Fresh off killing scores of civilians in an airstrike on the Yemeni capital city of Sanaa, Saudi Arabia has declared victory in their ongoing war against the Houthis, insisting the military objectives of “Operation Decisive Storm” have all been achieved.
For those keeping track, the initially stated goal was to reinstall former President Hadi, who is still living in exile in Riyadh. In the three weeks of strikes, hundreds of civilians have been killed, humanitarian resources are in short supply everywhere, Houthi forces are still contesting Aden with Hadi forces, and al-Qaeda has taken considerable territory in the east.
The declaration of victory and an end to the war doesn’t appear to mean an actual end to the war, however, as officials are announcing “Operation Renewal of Hope,” which will begin immediately, and will include military components. They’re describing it as an anti-terror operation, though the indications are that it will continue to focus on the Shi’ites, and not al-Qaeda.

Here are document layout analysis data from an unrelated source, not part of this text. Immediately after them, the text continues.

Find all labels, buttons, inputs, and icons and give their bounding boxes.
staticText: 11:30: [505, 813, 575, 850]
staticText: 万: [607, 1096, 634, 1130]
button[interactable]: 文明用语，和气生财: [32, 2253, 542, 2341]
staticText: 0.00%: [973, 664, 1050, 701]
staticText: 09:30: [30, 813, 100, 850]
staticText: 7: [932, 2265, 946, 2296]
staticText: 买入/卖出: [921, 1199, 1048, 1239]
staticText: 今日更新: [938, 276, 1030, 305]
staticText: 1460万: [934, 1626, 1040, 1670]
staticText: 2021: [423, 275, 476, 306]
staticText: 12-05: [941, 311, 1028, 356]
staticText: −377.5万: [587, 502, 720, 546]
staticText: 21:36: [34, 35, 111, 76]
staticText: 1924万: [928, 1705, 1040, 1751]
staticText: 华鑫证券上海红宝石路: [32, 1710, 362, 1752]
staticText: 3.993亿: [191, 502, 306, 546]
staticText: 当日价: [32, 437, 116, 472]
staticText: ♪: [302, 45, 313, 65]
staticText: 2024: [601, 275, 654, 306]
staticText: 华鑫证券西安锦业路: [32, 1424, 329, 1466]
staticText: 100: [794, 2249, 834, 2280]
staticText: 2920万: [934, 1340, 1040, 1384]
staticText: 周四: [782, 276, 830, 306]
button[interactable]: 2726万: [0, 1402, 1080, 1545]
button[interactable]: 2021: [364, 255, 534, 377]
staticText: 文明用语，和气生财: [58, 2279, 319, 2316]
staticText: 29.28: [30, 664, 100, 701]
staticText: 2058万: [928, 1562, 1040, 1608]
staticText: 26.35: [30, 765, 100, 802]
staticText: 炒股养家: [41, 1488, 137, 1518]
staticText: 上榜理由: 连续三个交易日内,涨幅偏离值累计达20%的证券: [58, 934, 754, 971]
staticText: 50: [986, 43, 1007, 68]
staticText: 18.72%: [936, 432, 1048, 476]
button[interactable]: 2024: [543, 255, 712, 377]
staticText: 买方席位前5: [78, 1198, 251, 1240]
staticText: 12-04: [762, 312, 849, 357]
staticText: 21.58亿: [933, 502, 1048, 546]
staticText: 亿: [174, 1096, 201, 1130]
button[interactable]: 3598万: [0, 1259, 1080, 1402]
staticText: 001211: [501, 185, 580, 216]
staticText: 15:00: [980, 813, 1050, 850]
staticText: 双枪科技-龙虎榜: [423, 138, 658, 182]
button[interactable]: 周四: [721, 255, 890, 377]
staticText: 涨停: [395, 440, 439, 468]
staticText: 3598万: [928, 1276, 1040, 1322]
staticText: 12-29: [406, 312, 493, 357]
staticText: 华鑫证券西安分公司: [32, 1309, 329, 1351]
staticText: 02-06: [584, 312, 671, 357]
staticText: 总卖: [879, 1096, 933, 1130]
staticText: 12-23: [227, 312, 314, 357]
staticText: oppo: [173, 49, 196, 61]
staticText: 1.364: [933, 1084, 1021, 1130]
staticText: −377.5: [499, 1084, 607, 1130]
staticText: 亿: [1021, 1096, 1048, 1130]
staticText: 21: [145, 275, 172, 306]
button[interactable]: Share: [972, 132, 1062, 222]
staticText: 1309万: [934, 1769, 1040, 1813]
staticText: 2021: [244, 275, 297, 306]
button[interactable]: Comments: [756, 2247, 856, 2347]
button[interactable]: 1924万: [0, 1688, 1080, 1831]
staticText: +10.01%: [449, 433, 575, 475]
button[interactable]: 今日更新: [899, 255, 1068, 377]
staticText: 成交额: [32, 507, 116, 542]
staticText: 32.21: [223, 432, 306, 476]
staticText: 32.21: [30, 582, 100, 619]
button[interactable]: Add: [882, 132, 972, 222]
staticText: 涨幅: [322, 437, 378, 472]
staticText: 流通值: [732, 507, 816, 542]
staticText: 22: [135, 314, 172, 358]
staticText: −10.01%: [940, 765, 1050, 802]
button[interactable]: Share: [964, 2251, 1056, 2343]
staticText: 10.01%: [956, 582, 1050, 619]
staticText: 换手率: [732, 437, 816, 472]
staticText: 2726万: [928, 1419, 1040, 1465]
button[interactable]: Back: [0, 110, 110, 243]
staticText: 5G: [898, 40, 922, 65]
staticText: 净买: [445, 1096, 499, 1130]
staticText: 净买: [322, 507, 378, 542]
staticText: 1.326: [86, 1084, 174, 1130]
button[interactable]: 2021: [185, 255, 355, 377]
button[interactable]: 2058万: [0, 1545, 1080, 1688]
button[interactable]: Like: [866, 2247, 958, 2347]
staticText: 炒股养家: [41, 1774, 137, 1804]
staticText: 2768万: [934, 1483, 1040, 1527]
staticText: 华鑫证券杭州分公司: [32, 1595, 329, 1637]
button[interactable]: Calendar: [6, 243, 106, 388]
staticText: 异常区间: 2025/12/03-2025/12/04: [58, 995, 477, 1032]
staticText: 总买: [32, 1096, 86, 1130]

Rather than a meaningful change in the nature of the war itself, it seems likely that what officials are doing is simply rebranding an unpopular war that has already created a huge humanitarian calamity into a new war with the same goals and participants, but which hasn’t gotten the bad reputation yet.
While officials are suggesting an “end” to the airstrikes, this may only be temporary, and the naval blockade keeping food out of the country seems set to continue.